La verifica di equivalenza delle tutele di cui all'art. 11 del d.lgs. n. 36/2023, costituisce una valutazione tecnico- discrezionale, sindacabile dal giudice amministrativo solo per manifesta irragionevolezza, illogicità o travisamento dei fatti: l'equivalenza non richiede una perfetta identità, ma una valutazione complessiva delle tutele economiche e normative, nell'ambito della quale scostamenti marginali su alcuni parametri possono essere compensati da condizioni più favorevoli su altri (es. minor orario di lavoro a fronte di un minor numero di permessi). L'esegesi dell'equivalenza in termini di non identità consente di contemperare la tutela del lavoro e la libertà di iniziativa economica. Nel rispetto del principio della fiducia, spetta alla stazione appaltante, l'apprezzamento della marginalità o meno degli scostamenti, da effettuare sulla base di una valutazione complessiva, che possa tenere in considerazione plurimi aspetti, quali lo scostamento dalla regola (e la distanza dalla stessa), la tipologia di regola e il numero di scostamenti in relazione all'oggetto della gara, senza vincoli relativi all'esatto numero di questi ultimi. E ciò in quanto il criterio della marginalità, essendo per natura flessibile, consente all'Amministrazione di considerare il singolo caso nella specificità che lo connota, apprezzando i vari profili degli scostamenti. Il giudizio di equivalenza deve coinvolgere esclusivamente le componenti fisse della retribuzione globale annua, essendo ammessi scostamenti inferiori solo marginali. Nel caso in esame la componente più importante della retribuzione globale, ovvero la retribuzione media oraria applicata dall'operatore economico, non solo non è inferiore a quella di cui al CCNL applicato dalla stazione appaltante, ma è addirittura superiore di circa 5 euro (ovvero, quasi il 15%).
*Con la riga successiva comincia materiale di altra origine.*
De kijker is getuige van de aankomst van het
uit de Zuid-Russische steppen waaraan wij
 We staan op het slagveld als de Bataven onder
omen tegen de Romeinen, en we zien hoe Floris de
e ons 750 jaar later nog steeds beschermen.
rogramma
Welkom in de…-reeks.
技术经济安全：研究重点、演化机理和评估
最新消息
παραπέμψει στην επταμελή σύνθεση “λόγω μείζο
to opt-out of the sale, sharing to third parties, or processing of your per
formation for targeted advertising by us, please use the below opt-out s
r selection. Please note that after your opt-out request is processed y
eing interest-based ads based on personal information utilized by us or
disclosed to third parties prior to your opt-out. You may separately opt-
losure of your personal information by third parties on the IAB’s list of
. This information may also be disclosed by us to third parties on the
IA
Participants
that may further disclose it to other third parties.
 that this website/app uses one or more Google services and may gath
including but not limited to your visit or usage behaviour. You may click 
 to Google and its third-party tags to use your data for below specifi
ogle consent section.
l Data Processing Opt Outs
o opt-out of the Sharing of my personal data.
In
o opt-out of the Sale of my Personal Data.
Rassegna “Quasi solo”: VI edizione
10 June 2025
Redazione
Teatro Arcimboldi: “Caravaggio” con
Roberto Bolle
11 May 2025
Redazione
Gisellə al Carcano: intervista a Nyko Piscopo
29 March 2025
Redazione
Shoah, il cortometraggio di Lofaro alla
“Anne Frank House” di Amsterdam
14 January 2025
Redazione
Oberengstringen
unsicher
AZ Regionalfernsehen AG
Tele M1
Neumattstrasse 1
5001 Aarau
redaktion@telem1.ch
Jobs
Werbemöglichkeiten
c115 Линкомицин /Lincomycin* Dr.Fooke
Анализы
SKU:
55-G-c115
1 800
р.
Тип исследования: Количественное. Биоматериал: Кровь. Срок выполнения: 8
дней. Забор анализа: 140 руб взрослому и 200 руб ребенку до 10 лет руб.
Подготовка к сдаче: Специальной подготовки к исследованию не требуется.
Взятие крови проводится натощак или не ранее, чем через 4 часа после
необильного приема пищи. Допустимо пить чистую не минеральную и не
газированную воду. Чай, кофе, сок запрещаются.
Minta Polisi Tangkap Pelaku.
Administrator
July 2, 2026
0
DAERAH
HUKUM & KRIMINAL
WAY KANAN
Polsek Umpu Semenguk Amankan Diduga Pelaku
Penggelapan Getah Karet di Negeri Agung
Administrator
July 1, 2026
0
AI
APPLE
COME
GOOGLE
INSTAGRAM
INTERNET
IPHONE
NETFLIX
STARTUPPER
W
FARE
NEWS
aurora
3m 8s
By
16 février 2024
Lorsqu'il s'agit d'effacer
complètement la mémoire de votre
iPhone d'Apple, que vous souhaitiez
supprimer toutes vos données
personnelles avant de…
A fronte di tale dato decisivo, appare del tutto irrealistico che le componenti accessorie della retribuzione risultino a tal punto peggiorative da sopravanzare tale gap positivo e portare a concludere per la carenza dell'equivalenza delle tutele, la quale, invece, appare essere stata accertata in modo congruo.
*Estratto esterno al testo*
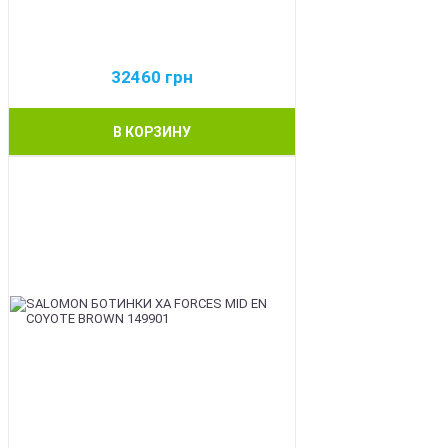
32460
грн
В КОРЗИНУ
BEST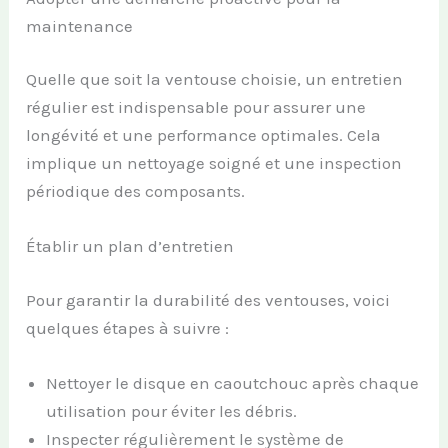
maintenance
Quelle que soit la ventouse choisie, un entretien
régulier est indispensable pour assurer une
longévité et une performance optimales. Cela
implique un nettoyage soigné et une inspection
périodique des composants.
Établir un plan d’entretien
Pour garantir la durabilité des ventouses, voici
quelques étapes à suivre :
Nettoyer le disque en caoutchouc après chaque
utilisation pour éviter les débris.
Inspecter régulièrement le système de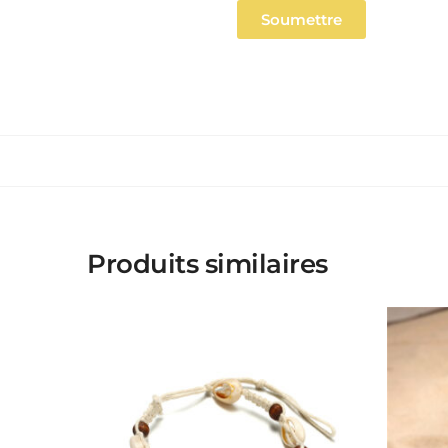
Produits similaires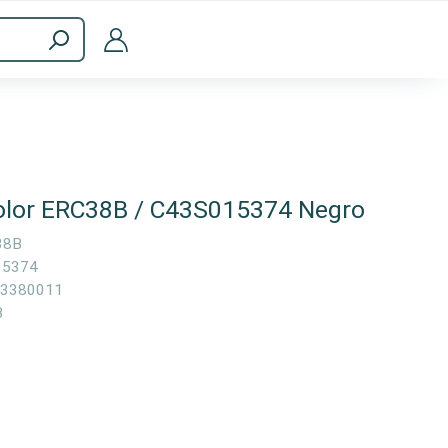
Accesorios informáticos
color ERC38B / C43S015374 Negro
38B
15374
3380011
B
In sede di verifica dell'anomalia dell'offerta, l'operatore economico non può modificare in aumento i costi della manodopera indicati in offerta, pena la violazione del disposto di cui all'art. 108, comma 9, del d.lgs. n. 36/2023. Ne è possibile affermare che si tratterebbe di meri errori di calcolo, atteso che tra le modifiche apportate figura l'inserimento di una nuova voce di costo.
Ai sensi dell'art. 54, co. 2 d.gls. 36/2023, in caso di aggiudicazione dell'offerta con il criterio del prezzo più basso, qualora le stazioni appaltanti abbiano indicato negli atti di gara - quale metodo per l’individuazione delle offerte anomale - il metodo A di cui all'allegato II.2, nel calcolo della soglia di anomalia le offerte di uguale ribasso devono essere considerate distintamente nei loro singoli valori (criterio assoluto), e non come offerta unica (blocco unitario).
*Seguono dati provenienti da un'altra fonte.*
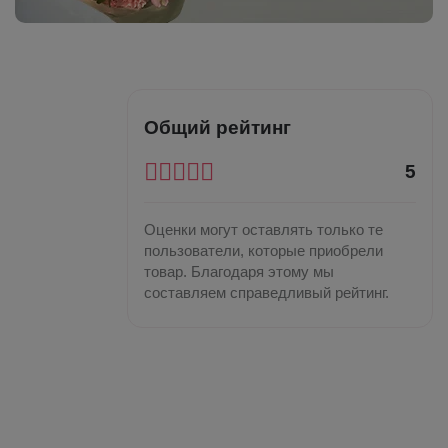
Общий рейтинг
5
Оценки могут оставлять только те
пользователи, которые приобрели
товар. Благодаря этому мы
составляем справедливый рейтинг.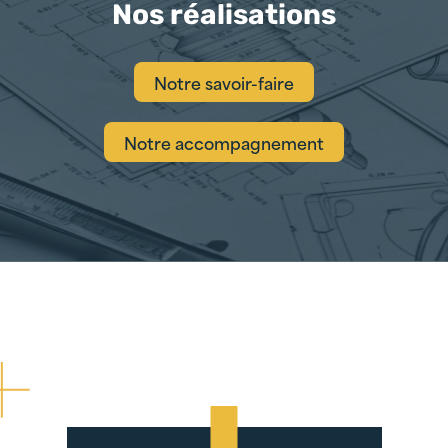
Nos réalisations
Notre savoir-faire
Notre accompagnement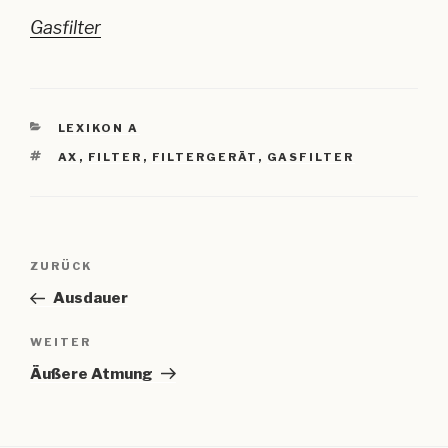
Gasfilter
KATEGORIEN
LEXIKON A
SCHLAGWÖRTER
AX
,
FILTER
,
FILTERGERÄT
,
GASFILTER
Beitragsnavigation
Vorheriger
ZURÜCK
Beitrag
Ausdauer
Nächster
WEITER
Beitrag
Äußere Atmung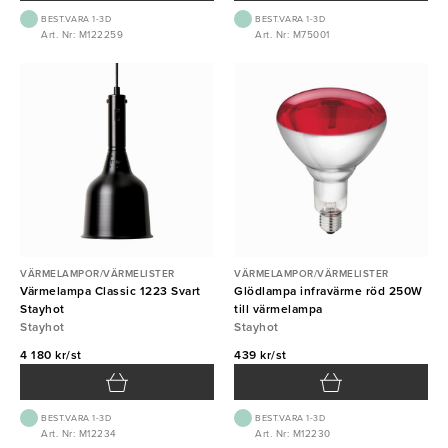
BEST.VARA 1-3D
BEST.VARA 1-3D
Art. Nr: M122259
Art. Nr: M75001
VÄRMELAMPOR/VÄRMELISTER
VÄRMELAMPOR/VÄRMELISTER
Värmelampa Classic 1223 Svart
Glödlampa infravärme röd 250W
Stayhot
till värmelampa
Stayhot
Stayhot
4 180 kr/st
439 kr/st
BEST.VARA 1-3D
BEST.VARA 1-3D
Art. Nr: M12234
Art. Nr: M12230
L'eventuale difformità della campionatura prodotta da un partecipante ad una procedura ad evidenza pubblica rispetto a quanto dichiarato in sede di offerta dà luogo ad un'ipotesi di difformità e inadeguatezza del prodotto proposto dall'impresa offerente rispetto ai requisiti minimi previsti dalla Stazione Appaltante. In tale circostanza, la Stazione Appaltante non può utilizzare lo strumento del soccorso istruttorio per consentire all'operatore di sanare la propria posizione tramite la sostituzione dei campioni non conformi, in quanto ciò comporterebbe un'illegittima modifica di elementi tecnici dell’offerta, ma è tenuta a disporre l'esclusione.